いよいよ
「皆様、昨夜はよく眠れましたかな?」
食事を終えて、伯爵にお会いするなり問われた。私たち一行の間に、微妙な空気が流れる。私は気恥ずかしさから、黙ってうつむいているしかなかった。
「何か……? 寝具が良くなかったのでしょうか?」
「あ、いいえ。とんでもございません。素晴らしいお部屋をご用意いただき、一同感激しております。ただ」
眉をひそめる伯爵に、ルークが答えた。
「ただ?」
「卑しい身の我々には、過ぎたお部屋だったようです」
「ははは、何を仰る」
明るく笑う伯爵に、ルークも笑っている。余裕のある態度に、彼のことが憎らしくなった。

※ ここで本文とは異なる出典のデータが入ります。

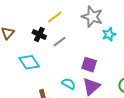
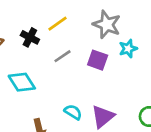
black cross: (39, 34) -> (30, 37), moved
purple square: (89, 65) -> (98, 60), moved

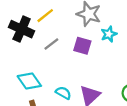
black cross: (30, 37) -> (22, 29), size x1.5
cyan diamond: (22, 82) -> (29, 81), moved

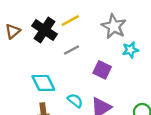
purple square: (82, 46) -> (102, 70), moved

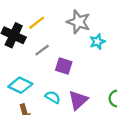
purple square: (102, 70) -> (64, 66), moved
cyan diamond: (43, 83) -> (20, 85), turned -30

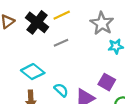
purple square: (64, 66) -> (107, 82), moved

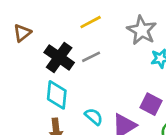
black cross: (37, 22) -> (59, 57), moved
cyan diamond: (33, 72) -> (57, 95), turned 60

「実は、突然絵画の額が落ちてきて、少しだけ騒ぎになりまして。女性のすすり泣くような声もする、と」
「何ですと?」
「いえ、窓が少し開いていて、風が吹き込んだだけのようでした」
ルークの説明に伯爵の笑顔が消え、沈黙が流れた。
「伯爵様?」
「そうですか。額が落ちてきて驚かれたことでしょう。申し訳ない。……早速ですが、娘ミリアムの為に、今日は明るい芝居をお願いしたい」
「かしこまりましてございます」
いよいよ、ミリアムの為だけに芝居をするのだ。
今回は、私は占い師ではなく、ヒロインの母という出番も少ない脇役である。
今日の演し物、グラン・ボヌール一座の十八番『王女クリスティーナ』。
これは、男性の姿となって、国の危機に立ち向かう王女の物語で、彼女と共に闘ってくれる騎士との悲恋物語でもある。
王女クリスティーナを演ずるのはもちろん、シシィ。騎士トニオ・エルナンデスは若手のイズーである。

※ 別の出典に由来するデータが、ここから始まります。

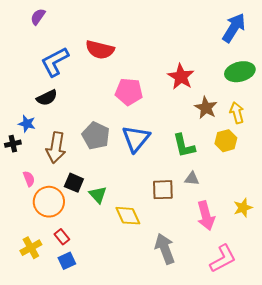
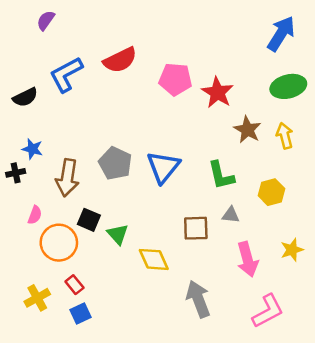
red semicircle: (100, 50) -> (120, 60), turned -40
pink pentagon: (129, 92) -> (175, 79), moved
black semicircle: (47, 98) -> (25, 97), moved
yellow hexagon: (226, 141) -> (271, 192), moved
pink semicircle: (29, 179) -> (35, 215), turned 42

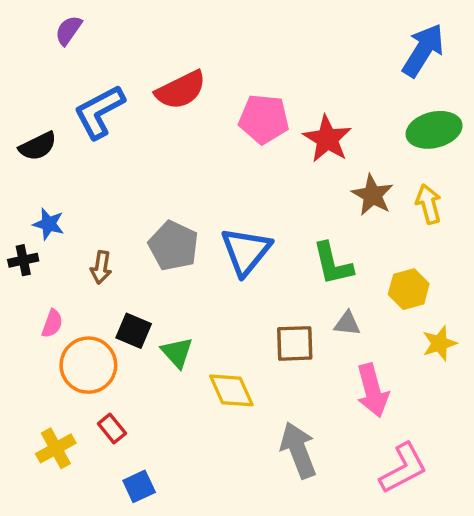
brown arrow: (67, 178) -> (101, 267), size x0.6
yellow star: (292, 250) -> (439, 343), moved
blue square: (80, 313) -> (139, 486), moved

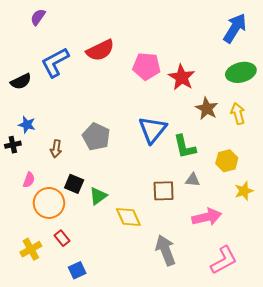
blue triangle: (246, 251) -> (152, 130), moved
green triangle: (177, 352) -> (98, 196), turned 36
pink arrow: (373, 390) -> (207, 217), turned -88

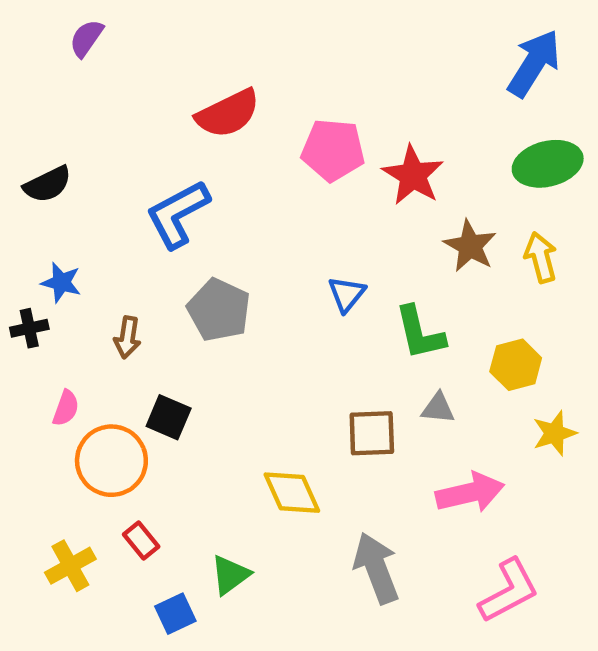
blue L-shape: (55, 62) -> (178, 214), moved
blue triangle: (152, 130) -> (347, 294), size x0.6
green triangle: (98, 196) -> (230, 575), moved

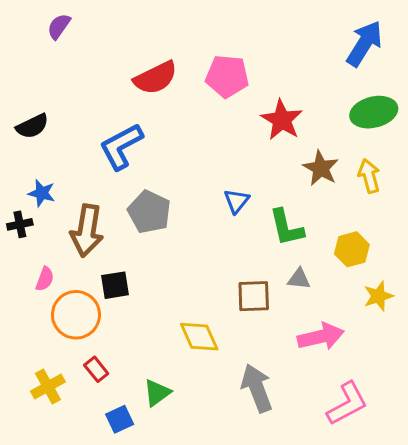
pink pentagon: (333, 150) -> (227, 76), moved
brown arrow: (127, 337) -> (87, 231), size x1.8
black square: (169, 417) -> (115, 285), turned -32

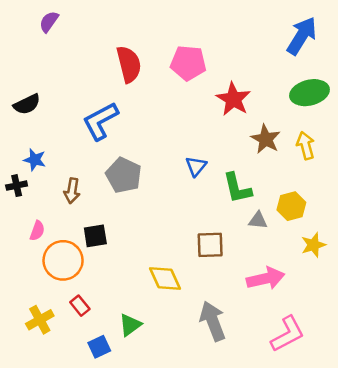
red semicircle: (155, 78) -> (129, 64), turned -78
brown arrow: (87, 231) -> (72, 191), size x0.6
gray triangle: (299, 279) -> (258, 220), moved

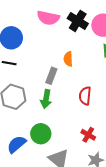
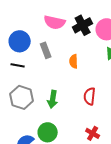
black cross: (78, 21) -> (83, 25), turned 30
gray rectangle: (51, 76) -> (46, 50), moved, turned -42

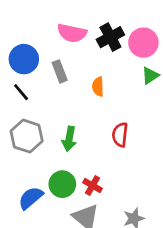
black line: (18, 65) -> (21, 92), turned 40
red cross: (93, 133) -> (93, 186), moved

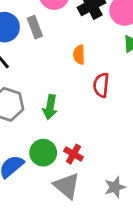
gray rectangle: (60, 71) -> (35, 27), moved
red semicircle: (120, 135) -> (101, 85), moved

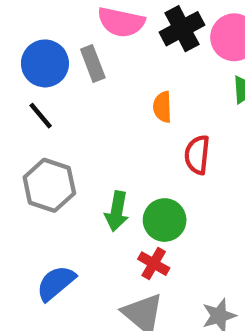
green arrow: (50, 107) -> (117, 211), moved
green circle: (43, 153) -> (165, 220), moved

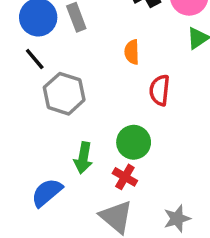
gray hexagon: (49, 185) -> (64, 94), moved
green arrow: (117, 211) -> (83, 158), moved

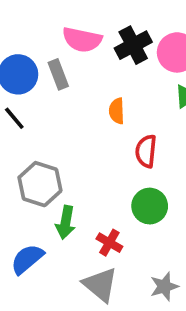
gray hexagon: (64, 94) -> (40, 184), moved
green circle: (134, 142) -> (150, 206), moved

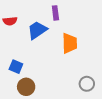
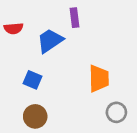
orange trapezoid: (70, 43) -> (99, 79), moved
blue square: (16, 67) -> (32, 80), moved

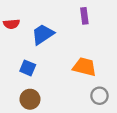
purple rectangle: (74, 18) -> (84, 16), moved
orange trapezoid: (99, 79) -> (84, 67), turned -75

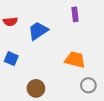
blue square: (28, 68) -> (11, 59), moved
brown circle: (30, 99) -> (36, 88), moved

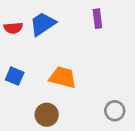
blue trapezoid: (38, 31) -> (43, 24), moved
orange trapezoid: (75, 60) -> (63, 77), moved

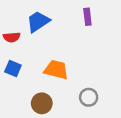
red semicircle: (13, 28) -> (12, 37), moved
gray circle: (115, 111) -> (89, 97), moved

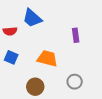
purple rectangle: (87, 17) -> (76, 35), moved
blue trapezoid: (38, 22) -> (32, 18), turned -105

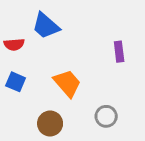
purple rectangle: (76, 35) -> (119, 52), moved
orange trapezoid: (47, 58) -> (67, 83), turned 35

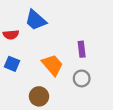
purple rectangle: (119, 52) -> (82, 49), moved
gray circle: (106, 116) -> (82, 78), moved

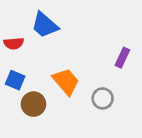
purple rectangle: (82, 49) -> (122, 58), moved, turned 32
brown circle: (39, 96) -> (33, 104), moved

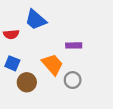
purple rectangle: (122, 58) -> (74, 45), moved, turned 64
gray circle: (103, 98) -> (73, 80), moved

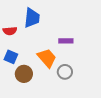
blue trapezoid: (36, 20) -> (32, 18), turned -125

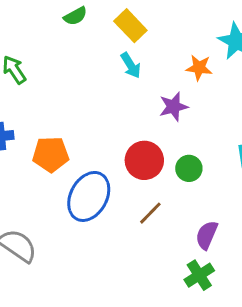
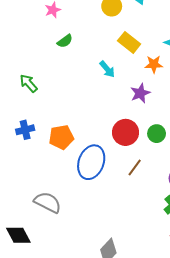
yellow rectangle: (130, 26) -> (129, 42), moved

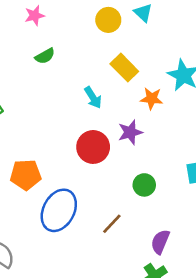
red circle: (126, 132) -> (93, 147), moved

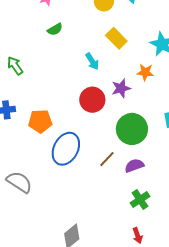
orange star: (152, 99) -> (145, 72), moved
green circle: (144, 185) -> (132, 129), size x1.8
purple semicircle: (160, 242) -> (134, 166), moved, turned 48

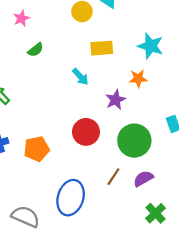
yellow rectangle: (116, 38) -> (102, 48), turned -40
red circle: (92, 100) -> (86, 132), moved
blue ellipse: (66, 149) -> (71, 198), moved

激しく剣を交わす場面もあれば、幽閉された牢から逃亡する場面など、全体に動きの多い芝居なので、とても人気があるらしい。
しかし、今回は、劇場で演じるわけではないので、女性に人気のある場面をチョイスしたもの。クリスティーナとトニオが、互いの愛を確かめ合うように歌う場面や、男装のクリスティーナが束の間、女性に戻る場面など。
いずれは、“跡を継いでほしい” と、シシィから言われているが、私に出来るとは思えない。
そして、困ったことに、昨日ここに来たことで、私は里心がついたのかもしれない。早く公爵家に戻りたくなったのである。
物思いに耽っていた私だったが、執事の「ではそろそろ」という声に、現実に引き戻された。
私たちは領館のパーティールームに移動した。